Millions of Americans are struggling financially right now. As election season enters its final stretch, you can expect the harsh economy to be the front-and-center issue of both candidates’ campaigns. Financial problems are more than just campaign talking points; they have the potential to seriously impact your wallet long after the U.S. has chosen a president. It is critical that you take a stance on pressing economic issues and think of Election Day as an opportunity to express your own financial worries. Here are four major issues to be aware of before you enter the voting booth on November 6th:
1. Tax reform: Billions of dollars in tax cuts that are set to expire at the end of 2012 could bring another recession to the horizon unless Congress acts. While most agree that lower and middle class families shouldn’t see a tax hike; the heart of the issue lies in the highest tax brackets and whether they will see an increase. Both parties have occasionally expressed an interest in a complete overhaul of the tax code, but the odds of that happening are virtually zero.
2. Student debt: The cost of a college education has continued to increase at a staggering rate. Total student loan debt has surpassed more than a trillion dollars, with the average borrower owing upwards of $20,000. The candidates hold different opinions on not only the state of but the future of student loan debt it is important to not only think of how your vote could affect your financial situation but the also the financial future of generations to come.
3. Healthcare: For many families, healthcare is placing a further financial strain on monthly budgets. Since 2000, insurance premiums have nearly doubled (from $1.3 trillion to $2.5 trillion) at a rate three times faster than wages, yet rising premiums are only one of the ways families shoulder the burden of rising health care costs. Often times, a medical emergency or unexpected medical crisis can throw a family into significant debt that can be very difficult to overcome. Lowering healthcare costs is one of the most important challenges of the next decade and government must take action on this before consumers see another dramatic increase in premiums and another blow to their monthly budget.

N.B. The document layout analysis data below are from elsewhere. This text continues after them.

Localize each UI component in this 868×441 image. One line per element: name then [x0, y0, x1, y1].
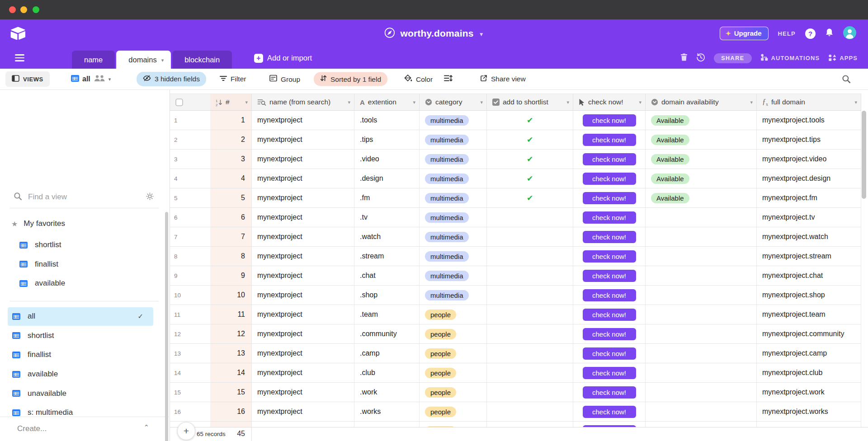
cell-category[interactable]: multimedia [420, 111, 487, 130]
cell-num[interactable]: 7 [210, 227, 252, 246]
cell-domain-availability[interactable] [646, 208, 757, 227]
row-number[interactable]: 4 [170, 169, 210, 188]
cell-category[interactable]: people [420, 324, 487, 343]
cell-full-domain[interactable]: mynextproject.team [757, 305, 861, 324]
cell-extension[interactable]: .studio [354, 422, 420, 427]
cell-extension[interactable]: .tips [354, 130, 420, 149]
cell-check-now[interactable]: check now! [573, 130, 646, 149]
sidebar-view-finallist[interactable]: finallist [0, 255, 164, 274]
column-header-ext[interactable]: Aextention▾ [354, 94, 420, 111]
cell-add-to-shortlist[interactable] [487, 266, 573, 285]
cell-category[interactable]: multimedia [420, 169, 487, 188]
cell-num[interactable]: 15 [210, 383, 252, 402]
check-now-button[interactable]: check now! [583, 367, 636, 379]
column-header-fulldomain[interactable]: ƒxfull domain▾ [757, 94, 861, 111]
cell-domain-availability[interactable] [646, 363, 757, 382]
cell-num[interactable]: 14 [210, 363, 252, 382]
chevron-down-icon[interactable]: ▾ [161, 57, 164, 63]
check-now-button[interactable]: check now! [583, 328, 636, 340]
row-number[interactable]: 16 [170, 402, 210, 421]
cell-category[interactable]: multimedia [420, 266, 487, 285]
cell-check-now[interactable]: check now! [573, 111, 646, 130]
cell-num[interactable]: 13 [210, 344, 252, 363]
chevron-down-icon[interactable]: ▾ [750, 99, 753, 105]
cell-category[interactable]: multimedia [420, 227, 487, 246]
cell-full-domain[interactable]: mynextproject.club [757, 363, 861, 382]
question-mark-icon[interactable]: ? [805, 28, 816, 39]
cell-domain-availability[interactable]: Available [646, 188, 757, 207]
cell-category[interactable]: people [420, 305, 487, 324]
cell-add-to-shortlist[interactable] [487, 286, 573, 305]
cell-full-domain[interactable]: mynextproject.studio [757, 422, 861, 427]
check-now-button[interactable]: check now! [583, 114, 636, 127]
cell-name[interactable]: mynextproject [252, 150, 354, 169]
cell-name[interactable]: mynextproject [252, 266, 354, 285]
cell-add-to-shortlist[interactable] [487, 324, 573, 343]
cell-domain-availability[interactable] [646, 383, 757, 402]
check-now-button[interactable]: check now! [583, 250, 636, 263]
cell-category[interactable]: multimedia [420, 130, 487, 149]
row-height-button[interactable] [444, 75, 453, 84]
cell-name[interactable]: mynextproject [252, 402, 354, 421]
cell-category[interactable]: multimedia [420, 247, 487, 266]
check-now-button[interactable]: check now! [583, 406, 636, 418]
cell-extension[interactable]: .camp [354, 344, 420, 363]
sidebar-view-available[interactable]: available [0, 365, 164, 384]
cell-add-to-shortlist[interactable] [487, 383, 573, 402]
check-now-button[interactable]: check now! [583, 347, 636, 360]
cell-add-to-shortlist[interactable]: ✔ [487, 130, 573, 149]
cell-full-domain[interactable]: mynextproject.video [757, 150, 861, 169]
row-number[interactable]: 3 [170, 150, 210, 169]
cell-category[interactable]: multimedia [420, 208, 487, 227]
cell-category[interactable]: multimedia [420, 286, 487, 305]
cell-domain-availability[interactable]: Available [646, 130, 757, 149]
cell-extension[interactable]: .tv [354, 208, 420, 227]
column-header-name[interactable]: name (from search)▾ [252, 94, 354, 111]
row-number[interactable]: 5 [170, 188, 210, 207]
row-number[interactable]: 14 [170, 363, 210, 382]
create-view-button[interactable]: Create... [17, 424, 47, 433]
cell-category[interactable]: people [420, 383, 487, 402]
cell-full-domain[interactable]: mynextproject.shop [757, 286, 861, 305]
row-number[interactable]: 7 [170, 227, 210, 246]
cell-check-now[interactable]: check now! [573, 383, 646, 402]
sidebar-view-available[interactable]: available [0, 274, 164, 293]
cell-add-to-shortlist[interactable] [487, 344, 573, 363]
cell-name[interactable]: mynextproject [252, 130, 354, 149]
filter-button[interactable]: Filter [220, 75, 246, 83]
check-now-button[interactable]: check now! [583, 211, 636, 224]
group-button[interactable]: Group [269, 75, 300, 84]
hidden-fields-button[interactable]: 3 hidden fields [137, 72, 206, 86]
cell-category[interactable]: multimedia [420, 150, 487, 169]
cell-num[interactable]: 1 [210, 111, 252, 130]
check-now-button[interactable]: check now! [583, 192, 636, 204]
cell-check-now[interactable]: check now! [573, 324, 646, 343]
upgrade-button[interactable]: ✦ Upgrade [720, 27, 769, 40]
cell-num[interactable]: 5 [210, 188, 252, 207]
column-header-shortlist[interactable]: add to shortlist▾ [487, 94, 573, 111]
check-now-button[interactable]: check now! [583, 270, 636, 282]
cell-name[interactable]: mynextproject [252, 111, 354, 130]
sidebar-view-s-multimedia[interactable]: s: multimedia [0, 403, 164, 417]
cell-num[interactable]: 10 [210, 286, 252, 305]
cell-domain-availability[interactable] [646, 324, 757, 343]
cell-extension[interactable]: .watch [354, 227, 420, 246]
cell-domain-availability[interactable] [646, 227, 757, 246]
check-now-button[interactable]: check now! [583, 134, 636, 146]
cell-add-to-shortlist[interactable] [487, 305, 573, 324]
row-number[interactable]: 1 [170, 111, 210, 130]
help-button[interactable]: HELP [778, 30, 796, 37]
cell-full-domain[interactable]: mynextproject.watch [757, 227, 861, 246]
row-number[interactable]: 6 [170, 208, 210, 227]
cell-extension[interactable]: .fm [354, 188, 420, 207]
chevron-down-icon[interactable]: ▾ [639, 99, 642, 105]
tab-blockchain[interactable]: blockchain [172, 51, 232, 69]
cell-domain-availability[interactable] [646, 305, 757, 324]
cell-check-now[interactable]: check now! [573, 422, 646, 427]
cell-domain-availability[interactable] [646, 422, 757, 427]
tab-name[interactable]: name [72, 51, 115, 69]
view-settings-gear-icon[interactable] [146, 192, 154, 202]
cell-check-now[interactable]: check now! [573, 188, 646, 207]
cell-check-now[interactable]: check now! [573, 286, 646, 305]
hamburger-menu-icon[interactable] [15, 54, 24, 61]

4. Jobs. Jobs. Jobs: The unemployment rate is the single most talked-about figure of the 2012 election. Right now it stands at 8.1 percent. That’s down from a high of 10 percent three years ago, but is still much higher than the 5 percent rate that existed before the economic downturn began in 2008. If the government fails to avoid the “fiscal cliff” looming at year’s end, the unemployment rate could skyrocket again.
What financial issue is the most important to you in the upcoming election?